Are you even speaking English? I didn’t even hear you that time? Could you try actually enunciating?
In my mind, it's complete and clear sentences. Yet sometimes, when I speak out loud, choppy incomplete sentences come out. With strangers, an unresponsive blank face is their response.
With friends and family, they tend to ask me “Are you even speaking English?” or certain people will say it back in a mocking fashion. As a response, I don’t speak anymore.
My family is loud, we talk a lot, and when you aren’t always understood, sometimes it’s better not to talk.
When I was one year old, I was diagnosed with Speech Apraxia. I didn’t make noises or speak. I was done with speech therapy before I was in kindergarten. Today, I can talk. Actually, I probably talk more than I should sometimes.
However, I tend to have trouble speaking sometimes. I mumble a lot, or I talk too fast. Sometimes, when I’m in the middle of a longer conversation or I have to talk for a longer period of time, I find myself stumbling over words. I have trouble converting the story from my brain into words.
I don’t like talking on the phone, out of anxiety that I will talk too fast or the person on the other line will not be able to understand me. People who have known me for a long time, know about this.
Many of them have made comments on it. Some teasing me and I know they mean well. But to me, it’s hurtful. I try to not talk a lot in larger groups. Of course, after I tell them that I had trouble learning to speak as a kid and I can’t always tell when I’m talking too fast or mumbling, they feel bad.
Speech Apraxia is an uncommon speech disorder.

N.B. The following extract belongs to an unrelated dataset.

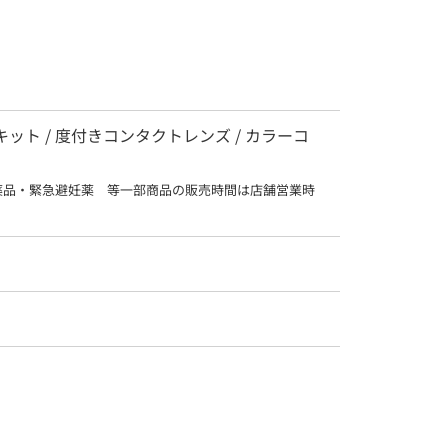
査キット / 度付きコンタクトレンズ / カラーコ
薬品・緊急避妊薬　等一部商品の販売時間は店舗営業時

Children often experience trouble with making sounds, saying words, delayed language development, problems with learning to read, spell and write. One or two children per a thousand usually have this disorder.
I’ve met several people who had to go through speech therapy as children, all of whom have said they sometimes have trouble talking today. All of whom have heard hurtful comments from strangers about their speech trouble.
What I’ll say is that speech therapy is common. If I’m talking too fast or mumbling, just ask me politely to say it again because you didn’t understand me. Asking me if I even speak English or straight up looking at me with a blank face or laughing at me is just plain rude.
I realize speech disorders aren’t always an obvious disability. However, do not feel embarrassed because you didn’t understand me. I have no problem repeating what I wanted to say. But please don’t laugh or tease me. It’s already something I struggle with.
People often ask me why in god’s name I like to write. It's probably because I am able to efficiently edit/rephrase/communicate my thoughts in a clear and concise way. Sometimes talking is just too hard.